A doutrina especializada costuma apoiar tal proposição:

Se vier entrar em vigor o projeto de lei, será um grande passo em busca da moralidade e controle dos gastos, pois ocorrerá fiscalização efetiva também pela sociedade, ou seja, uma grande vitória, contudo o futuro mostrará se haverá resistência pelos partidos para que se implante os programas de compliance.

Ao se tornar lei o projeto do Senado n° 60/2017, os partidos políticos terão a seu favor e como meio de incentivo, as benesses previstas na Lei nº 12.846/ 2013, pois caso venha a ocorrer alguma prática de ilicitude por agentes partidários, terão o mesmo atenuante como forma de mitigar a sanção.

Diferente é a sistemática adotada no PLS nº 429, de 2017, de autoria do Senador Antonio Anastasia. No resumo de Marrafon e Coutinho, “Se no Projeto de Lei nº 60/2017 há uma forma de incentivo ao programa de integridade, ele se torna obrigatório enquanto previsão no seu estatuto no Projeto de Lei nº 429 do mesmo ano.”. Com efeito, o PLS nº 429, de 2017, traz uma detalhada exigência a ser inserida na Lei dos Partidos Políticos (Lei nº 9.096, de 19 de setembro de 1995), para instituir a exigência de mecanismos fortes e efetivos de controle, auditoria interna, apuração de denúncias e punição dos infratores. Prevê-se, ademais, a suspensão de repasses de valores do Fundo Partidário para a agremiação que descumprir essas determinações legais sobre integridade. Tal proposição, após receber parecer favorável da CCJ, encontra-se pronta para a deliberação do Plenário deste Senado Federal. Parece-nos uma alteração bastante meritória, ainda mais se levarmos em conta a supracitada necessidade de uma exigência mais forte de compliance das instituições que, não obstante privadas, manejam recursos e políticas públicas.

3.     CONSIDERAÇÕES FINAIS

Diante de todo o exposto, percebe-se que a discussão sobre compliance e partidos políticos, no Brasil, encontra-se em estágio relativamente avançado. É objeto de estudos doutrinários específicos, e já foi tratada em algumas proposições legislativas. Isso pode ser atribuído, inclusive, à crise de representatividade e de legitimidade que tais instituições vivenciam em nível mundial, e particularmente entre nós.

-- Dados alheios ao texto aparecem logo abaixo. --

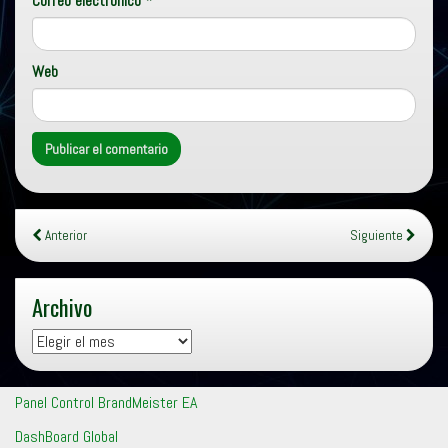
Correo electrónico
*
Web
Anterior
Siguiente
Archivo
Archivo
Panel Control BrandMeister EA
DashBoard Global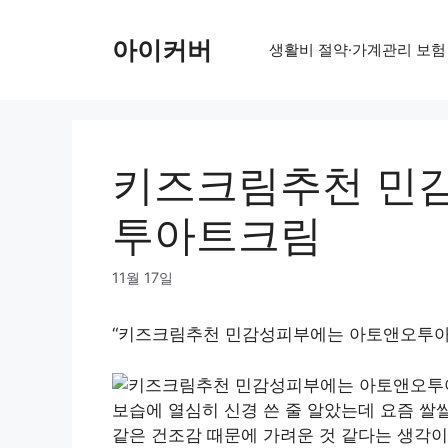
Skip
to
아이커버
생활비 절약·가계관리 보험
content
키즈크림추천 민
투아트크림
11월 17일
“키즈크림추천 민감성피부에는 아토앤오투아
보습에 열심히 신경 쓴 줄 알았는데 요즘 쌀
같은 건조감 때문에 가려운 것 같다는 생각이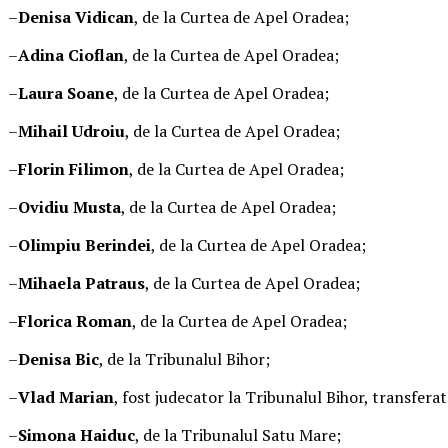
–
Denisa Vidican
, de la Curtea de Apel Oradea;
–
Adina Cioflan
, de la Curtea de Apel Oradea;
–
Laura Soane
, de la Curtea de Apel Oradea;
–
Mihail Udroiu
, de la Curtea de Apel Oradea;
–
Florin Filimon
, de la Curtea de Apel Oradea;
–
Ovidiu Musta
, de la Curtea de Apel Oradea;
–
Olimpiu Berindei
, de la Curtea de Apel Oradea;
–
Mihaela Patraus
, de la Curtea de Apel Oradea;
–
Florica Roman
, de la Curtea de Apel Oradea;
–
Denisa Bic
, de la Tribunalul Bihor;
–
Vlad Marian
, fost judecator la Tribunalul Bihor, transferat
–
Simona Haiduc
, de la Tribunalul Satu Mare;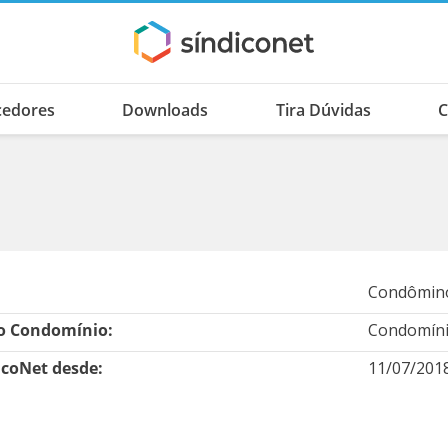
cedores
Downloads
Tira Dúvidas
C
Condômino
 Condomínio:
Condomínio
icoNet desde:
11/07/201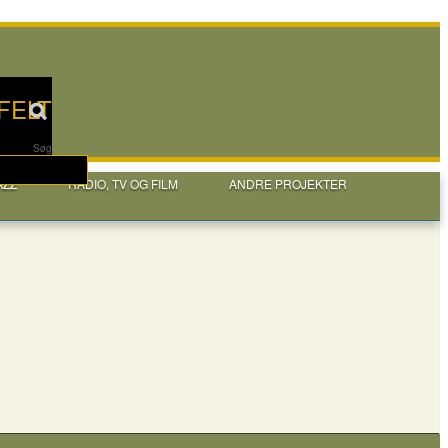
FELT
Søg
AZZ
RADIO, TV OG FILM
ANDRE PROJEKTER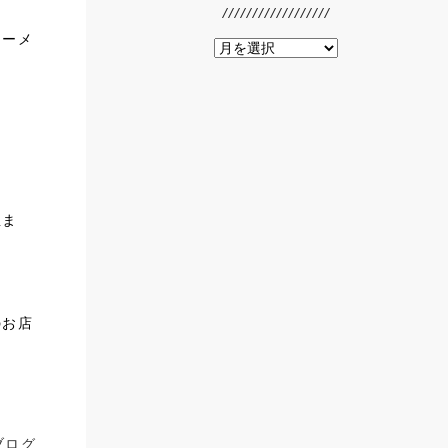
ラーメ
温ま
のお店
ブログ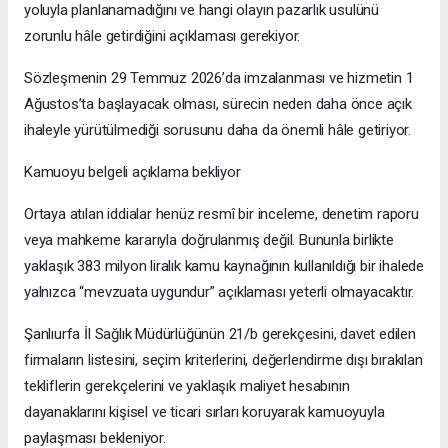
yoluyla planlanamadığını ve hangi olayın pazarlık usulünü
zorunlu hâle getirdiğini açıklaması gerekiyor.
Sözleşmenin 29 Temmuz 2026’da imzalanması ve hizmetin 1
Ağustos’ta başlayacak olması, sürecin neden daha önce açık
ihaleyle yürütülmediği sorusunu daha da önemli hâle getiriyor.
Kamuoyu belgeli açıklama bekliyor
Ortaya atılan iddialar henüz resmî bir inceleme, denetim raporu
veya mahkeme kararıyla doğrulanmış değil. Bununla birlikte
yaklaşık 383 milyon liralık kamu kaynağının kullanıldığı bir ihalede
yalnızca “mevzuata uygundur” açıklaması yeterli olmayacaktır.
Şanlıurfa İl Sağlık Müdürlüğünün 21/b gerekçesini, davet edilen
firmaların listesini, seçim kriterlerini, değerlendirme dışı bırakılan
tekliflerin gerekçelerini ve yaklaşık maliyet hesabının
dayanaklarını kişisel ve ticari sırları koruyarak kamuoyuyla
paylaşması bekleniyor.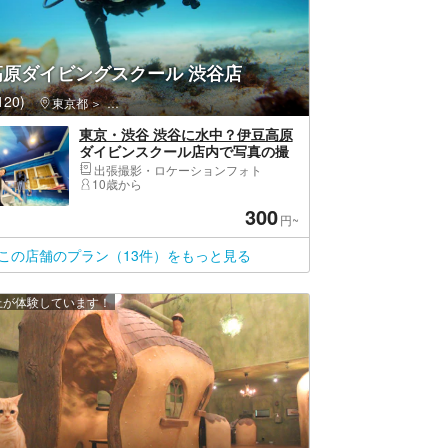
高原ダイビングスクール 渋谷店
20)
東京都
渋谷区・原宿・恵比寿・代官山
東京・渋谷 渋谷に水中？伊豆高原
ダイビンスクール店内で写真の撮
影会！
出張撮影・ロケーションフォト
10歳から
300
円~
この店舗のプラン（13件）をもっと見る
以上が体験しています！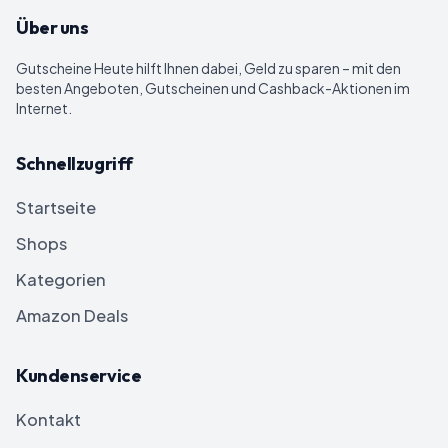
Über uns
Gutscheine Heute
hilft Ihnen dabei, Geld zu sparen – mit den
besten Angeboten, Gutscheinen und Cashback-Aktionen im
Internet.
Schnellzugriff
Startseite
Shops
Kategorien
Amazon Deals
Kundenservice
Kontakt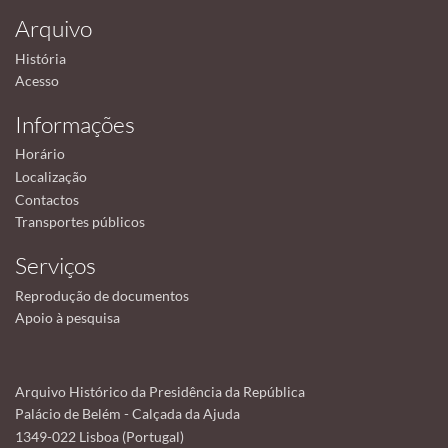
Arquivo
História
Acesso
Informações
Horário
Localização
Contactos
Transportes públicos
Serviços
Reprodução de documentos
Apoio à pesquisa
Arquivo Histórico da Presidência da República
Palácio de Belém - Calçada da Ajuda
1349-022 Lisboa (Portugal)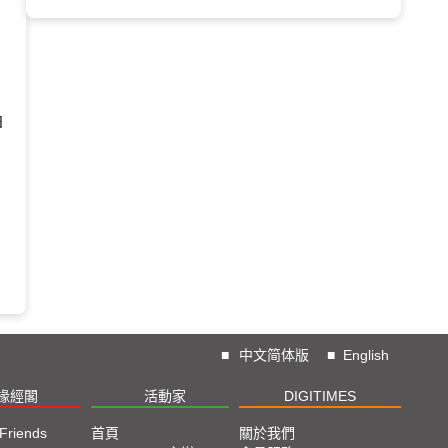
日
■
中文简体版
■
English
椽經閣
活動家
DIGITIMES
 Friends
首頁
關於我們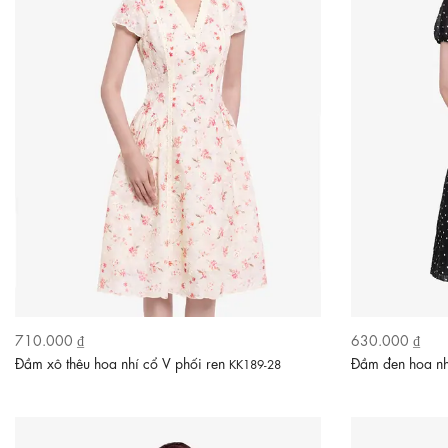
710.000 ₫
630.000 ₫
Đầm xô thêu hoa nhí cổ V phối ren
Đầm đen hoa nh
KK189-28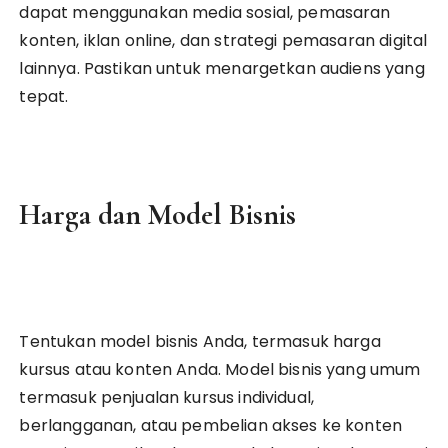
dapat menggunakan media sosial, pemasaran
konten, iklan online, dan strategi pemasaran digital
lainnya. Pastikan untuk menargetkan audiens yang
tepat.
Harga dan Model Bisnis
Tentukan model bisnis Anda, termasuk harga
kursus atau konten Anda. Model bisnis yang umum
termasuk penjualan kursus individual,
berlangganan, atau pembelian akses ke konten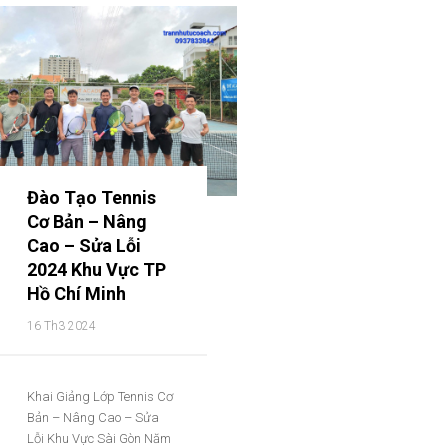
Đào Tạo Tennis
Cơ Bản – Nâng
Cao – Sửa Lỗi
2024 Khu Vực TP
Hồ Chí Minh
16 Th3 2024
Khai Giảng Lớp Tennis Cơ
Bản – Nâng Cao – Sửa
Lỗi Khu Vực Sài Gòn Năm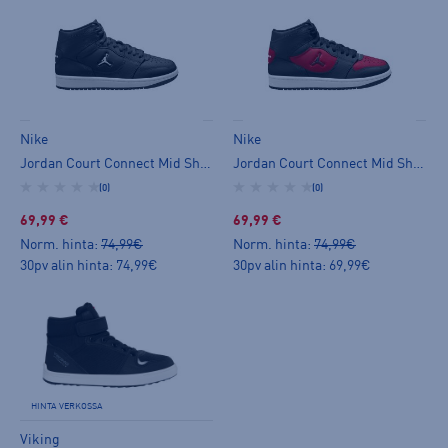
Nike
Nike
Jordan Court Connect Mid Shoes Jr - korkeavartiset tennarit
Jordan Court Connect Mid Shoes Jr - korkeavartiset tennarit
(0)
(0)
69,99 €
69,99 €
Norm. hinta:
74,99€
Norm. hinta:
74,99€
30pv alin hinta: 74,99€
30pv alin hinta: 69,99€
HINTA VERKOSSA
Viking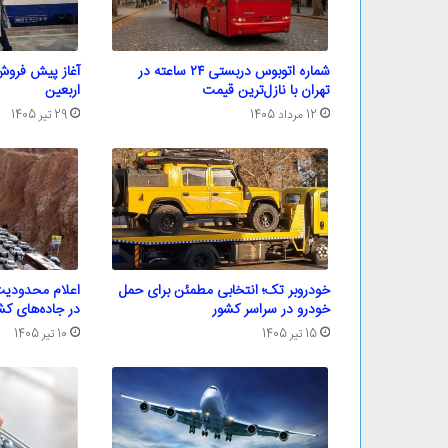
شماره اتوبوس دربستی ۲۴ ساعته در
آغاز پیش فروش
تهران با نازل‌ترین قیمت
اربعین
12 مرداد 1405
29 تیر 1405
خودروبر تک؛ انتخابی مطمئن برای حمل
خودرو در سراسر کشور
در جاده‌های کش
15 تیر 1405
10 تیر 1405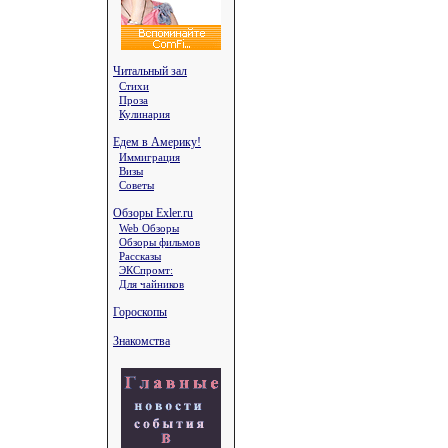
Читальный зал
Стихи
Проза
Кулинария
Едем в Америку!
Иммиграция
Визы
Советы
Обзоры Exler.ru
Web Обзоры
Обзоры фильмов
Рассказы
ЭКСпромт:
Для чайников
Гороскопы
Знакомства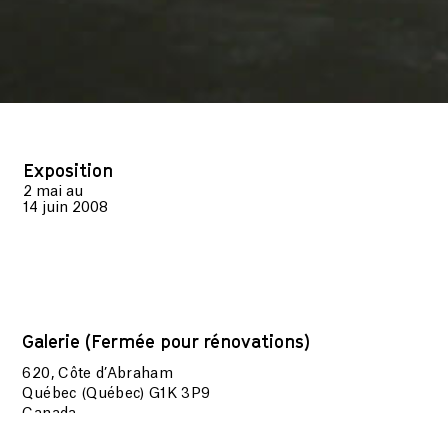
Exposition
2 mai
au
14 juin 2008
Galerie (Fermée pour rénovations)
620, Côte d’Abraham
Québec (Québec) G1K 3P9
Canada
Du mercredi au dimanche,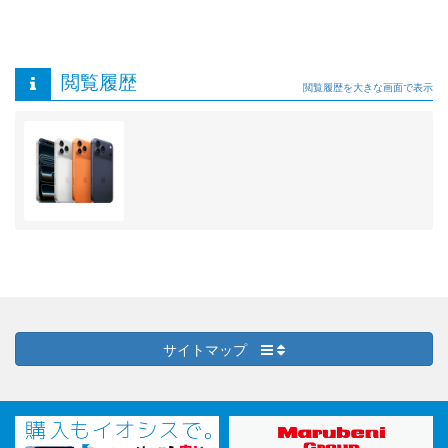
閲覧履歴
閲覧履歴を大きな画面で表示
サイトマップ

É preciso, no entanto, definir qual o modelo que se vai preferir seguir: a facultatividade da adoção do compliance, como atenuação da responsabilidade por atos de corrupção (PLS nº 60, de 2017), ou a imposição de que tais mecanismos sejam adotados pela agremiação partidária (PLS nº 429, de 2017), posição que nos parece mais adequada.